El sol de mayo ardía como en agosto la tarde de sábado que Armando invitó a Marga a su casa. La oncóloga la había reprendido al enterarse de su episodio en la piscina con Caterina; había prohibido a Marga mantener cualquier tipo de contacto con los rayos solares. Su piel, blanquísima ya por naturaleza debido al efecto de algún gen recesivo de Richard Parker, era aquella primavera tan translúcida que podías dibujar sobre ella el atlas de sus venas.
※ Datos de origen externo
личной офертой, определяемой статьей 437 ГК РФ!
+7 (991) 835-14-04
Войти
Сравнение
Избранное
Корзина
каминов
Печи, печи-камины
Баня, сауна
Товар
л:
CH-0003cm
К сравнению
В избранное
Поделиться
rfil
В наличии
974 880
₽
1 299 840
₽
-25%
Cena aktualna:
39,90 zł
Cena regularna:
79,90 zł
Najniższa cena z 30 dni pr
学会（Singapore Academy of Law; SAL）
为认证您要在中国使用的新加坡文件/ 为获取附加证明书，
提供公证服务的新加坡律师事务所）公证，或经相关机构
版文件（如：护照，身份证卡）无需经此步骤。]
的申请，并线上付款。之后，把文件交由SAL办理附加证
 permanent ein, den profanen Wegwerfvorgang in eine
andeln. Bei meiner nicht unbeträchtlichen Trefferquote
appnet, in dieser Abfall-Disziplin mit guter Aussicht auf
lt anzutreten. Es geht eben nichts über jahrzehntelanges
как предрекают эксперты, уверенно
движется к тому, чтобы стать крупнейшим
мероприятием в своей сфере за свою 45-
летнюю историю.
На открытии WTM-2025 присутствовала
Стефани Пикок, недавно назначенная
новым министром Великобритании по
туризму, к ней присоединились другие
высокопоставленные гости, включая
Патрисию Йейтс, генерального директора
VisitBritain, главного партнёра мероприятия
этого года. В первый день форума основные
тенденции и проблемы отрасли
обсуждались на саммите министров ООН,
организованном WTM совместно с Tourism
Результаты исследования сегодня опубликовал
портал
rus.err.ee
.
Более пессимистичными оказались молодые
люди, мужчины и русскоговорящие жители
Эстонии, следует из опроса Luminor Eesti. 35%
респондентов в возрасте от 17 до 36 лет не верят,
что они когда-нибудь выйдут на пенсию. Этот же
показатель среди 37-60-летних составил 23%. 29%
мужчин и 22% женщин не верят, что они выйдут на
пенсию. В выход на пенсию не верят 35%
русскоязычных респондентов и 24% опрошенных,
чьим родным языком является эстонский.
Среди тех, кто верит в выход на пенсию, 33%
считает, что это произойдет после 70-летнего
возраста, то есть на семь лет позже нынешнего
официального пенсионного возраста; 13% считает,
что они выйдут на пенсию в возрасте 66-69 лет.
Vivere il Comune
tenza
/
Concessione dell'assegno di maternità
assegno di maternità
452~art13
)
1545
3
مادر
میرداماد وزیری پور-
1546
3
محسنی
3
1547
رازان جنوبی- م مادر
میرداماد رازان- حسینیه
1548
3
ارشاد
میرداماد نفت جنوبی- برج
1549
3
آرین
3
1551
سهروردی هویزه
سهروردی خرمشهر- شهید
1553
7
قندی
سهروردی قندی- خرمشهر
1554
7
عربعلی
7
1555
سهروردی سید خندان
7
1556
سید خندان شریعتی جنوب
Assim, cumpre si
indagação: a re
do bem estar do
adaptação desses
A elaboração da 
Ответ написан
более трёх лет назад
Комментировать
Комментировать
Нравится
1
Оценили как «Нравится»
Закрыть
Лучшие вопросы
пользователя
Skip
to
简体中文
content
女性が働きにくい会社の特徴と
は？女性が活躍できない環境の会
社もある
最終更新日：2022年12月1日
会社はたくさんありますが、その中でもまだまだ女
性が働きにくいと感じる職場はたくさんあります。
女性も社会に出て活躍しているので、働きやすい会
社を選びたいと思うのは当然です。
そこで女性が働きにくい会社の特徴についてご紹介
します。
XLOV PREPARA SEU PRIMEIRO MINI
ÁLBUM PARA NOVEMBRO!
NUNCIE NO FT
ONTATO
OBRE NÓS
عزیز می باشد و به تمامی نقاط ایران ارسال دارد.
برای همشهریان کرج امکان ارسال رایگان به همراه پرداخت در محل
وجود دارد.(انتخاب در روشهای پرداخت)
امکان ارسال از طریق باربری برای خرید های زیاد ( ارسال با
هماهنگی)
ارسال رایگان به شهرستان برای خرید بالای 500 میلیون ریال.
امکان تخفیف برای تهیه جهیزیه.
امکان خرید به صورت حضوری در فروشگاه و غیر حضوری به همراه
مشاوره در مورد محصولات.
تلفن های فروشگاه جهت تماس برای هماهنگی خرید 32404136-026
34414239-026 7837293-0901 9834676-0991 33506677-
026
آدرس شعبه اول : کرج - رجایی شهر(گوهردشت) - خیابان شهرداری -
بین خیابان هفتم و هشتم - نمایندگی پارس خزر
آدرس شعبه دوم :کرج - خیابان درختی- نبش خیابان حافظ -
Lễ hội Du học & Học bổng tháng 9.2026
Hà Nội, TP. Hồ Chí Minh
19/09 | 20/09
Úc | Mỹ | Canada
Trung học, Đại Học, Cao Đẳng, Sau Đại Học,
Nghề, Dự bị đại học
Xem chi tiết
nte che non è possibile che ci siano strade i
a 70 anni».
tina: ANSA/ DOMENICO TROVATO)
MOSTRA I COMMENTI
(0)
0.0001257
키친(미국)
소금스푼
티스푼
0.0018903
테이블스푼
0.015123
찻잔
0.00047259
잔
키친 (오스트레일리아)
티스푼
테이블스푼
La casa de Armando era vieja, casi decrépita. El techo alto estaba lleno de arañas y humedades y para alcanzarlo hacía falta una escoba o una escalera. Un pasillo largo dividía las estancias, ahora los dos se encontraban en el salón, el mayor de los espacios. Albergaba siempre un ligero tufo a marihuana aunque Armando jurase que no fumaba en casa. Si no tenías cuidado podías tropezarte con un guerrero negroide tallado en madera, un tótem indio o una máscara africana. En la librería polvorienta y semivacía descansaban muertos de aburrimiento la colección de la Guía Médica —los fascículos que componen los tomos Res-Tety Tic-Tum aún sin encuadernar—, un volumen ilustrado del hundimiento del Titanic, y la Historia General de las Drogas de Escohotado. En una esquina dos niños rubios sonreían en una fotografía. Dan, de doce años, pasaba el fin de semana con los scouts. Lara, de diez, había ido al dentista con su madre. Cuando a Marga se le ocurrió la pregunta estaban bebiendo de la botella una cerveza sin alcohol.

—¿Quieres verlas?

Fue lo primero que le vino a la cabeza mientras mordisqueaba el cuello de cristal. Armando era el único hombre importante en su vida que no le había visto las tetas y, ya que se las iban a quitar —o al menos ella contaba con que eso decidiera el Comité Genético—, se le ocurrió que era una lástima que se quedara sin verlas.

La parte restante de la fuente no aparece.